___ Provided data ___

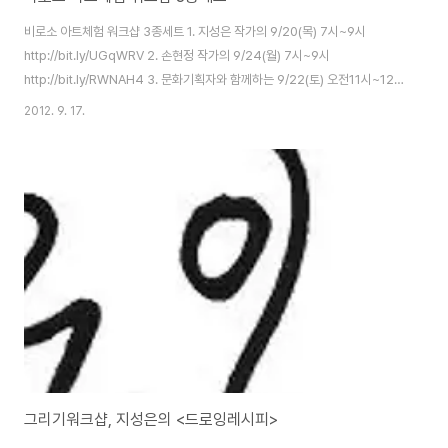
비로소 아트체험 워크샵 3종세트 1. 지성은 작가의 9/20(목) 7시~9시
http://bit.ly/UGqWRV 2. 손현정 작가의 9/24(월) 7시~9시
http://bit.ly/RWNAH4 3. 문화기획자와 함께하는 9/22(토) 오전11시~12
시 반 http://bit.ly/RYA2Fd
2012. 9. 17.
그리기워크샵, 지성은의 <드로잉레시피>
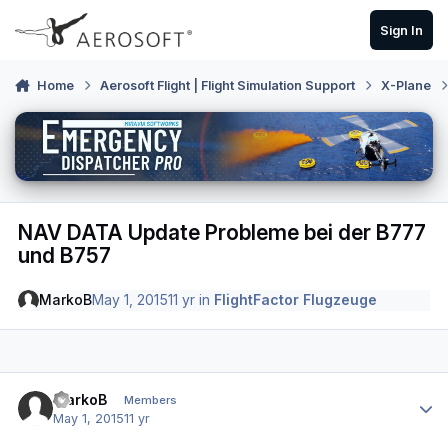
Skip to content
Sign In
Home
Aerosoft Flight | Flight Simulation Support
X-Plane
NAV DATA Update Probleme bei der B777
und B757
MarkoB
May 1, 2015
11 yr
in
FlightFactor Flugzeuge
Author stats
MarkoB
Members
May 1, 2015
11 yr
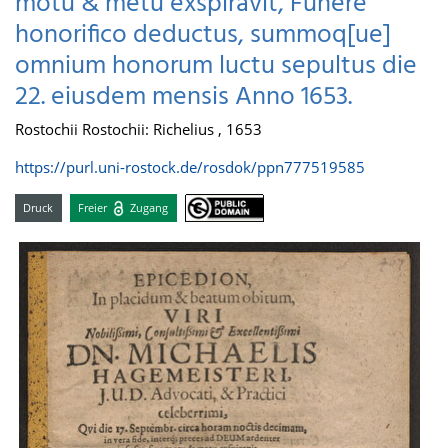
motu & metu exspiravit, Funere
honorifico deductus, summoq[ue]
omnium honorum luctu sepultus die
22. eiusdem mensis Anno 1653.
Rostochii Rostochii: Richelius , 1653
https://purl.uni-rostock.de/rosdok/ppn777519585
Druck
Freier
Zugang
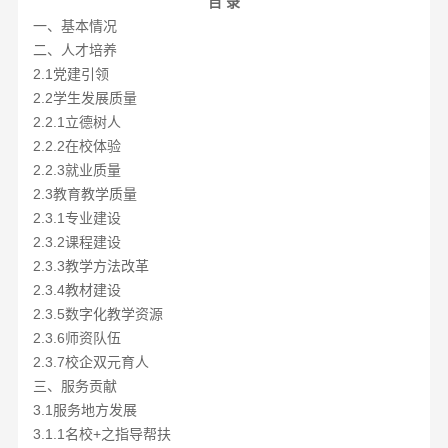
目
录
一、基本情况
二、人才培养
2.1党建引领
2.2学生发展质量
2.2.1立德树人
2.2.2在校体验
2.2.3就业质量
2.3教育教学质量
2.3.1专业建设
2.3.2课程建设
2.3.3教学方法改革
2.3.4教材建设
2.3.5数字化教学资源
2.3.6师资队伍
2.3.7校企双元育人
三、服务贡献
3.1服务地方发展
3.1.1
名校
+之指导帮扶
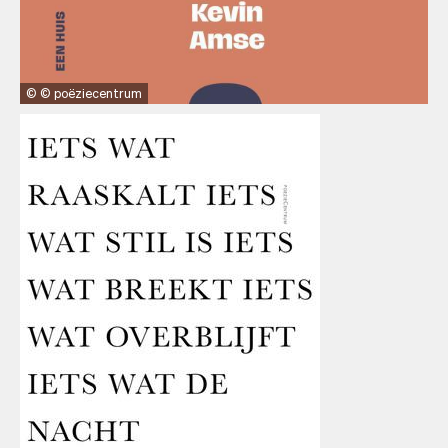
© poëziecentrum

___

▸ Problem to work on: Could you reproduce every entry exactly, leaving out the pictures?

▸ Task output:
비로소 아트체험 워크샵 3종세트 1. 지성은 작가의 9/20(목) 7시~9시
http://bit.ly/UGqWRV 2. 손현정 작가의 9/24(월) 7시~9시
http://bit.ly/RWNAH4 3. 문화기획자와 함께하는 9/22(토) 오전11시~12
시 반 http://bit.ly/RYA2Fd
2012. 9. 17.
그리기워크샵, 지성은의 <드로잉레시피>
Skip to content
Sign In
Home
Aerosoft Flight | Flight Simulation Support
X-Plane
NAV DATA Update Probleme bei der B777
und B757
MarkoB
May 1, 2015
11 yr
in
FlightFactor Flugzeuge
Author stats
MarkoB
Members
May 1, 2015
11 yr
motu & metu exspiravit, Funere
honorifico deductus, summoq[ue]
omnium honorum luctu sepultus die
22. eiusdem mensis Anno 1653.
Rostochii Rostochii: Richelius , 1653
https://purl.uni-rostock.de/rosdok/ppn777519585
Druck
Freier
Zugang
目
录
一、基本情况
二、人才培养
2.1党建引领
2.2学生发展质量
2.2.1立德树人
2.2.2在校体验
2.2.3就业质量
2.3教育教学质量
2.3.1专业建设
2.3.2课程建设
2.3.3教学方法改革
2.3.4教材建设
2.3.5数字化教学资源
2.3.6师资队伍
2.3.7校企双元育人
三、服务贡献
3.1服务地方发展
3.1.1
名校
+之指导帮扶
© poëziecentrum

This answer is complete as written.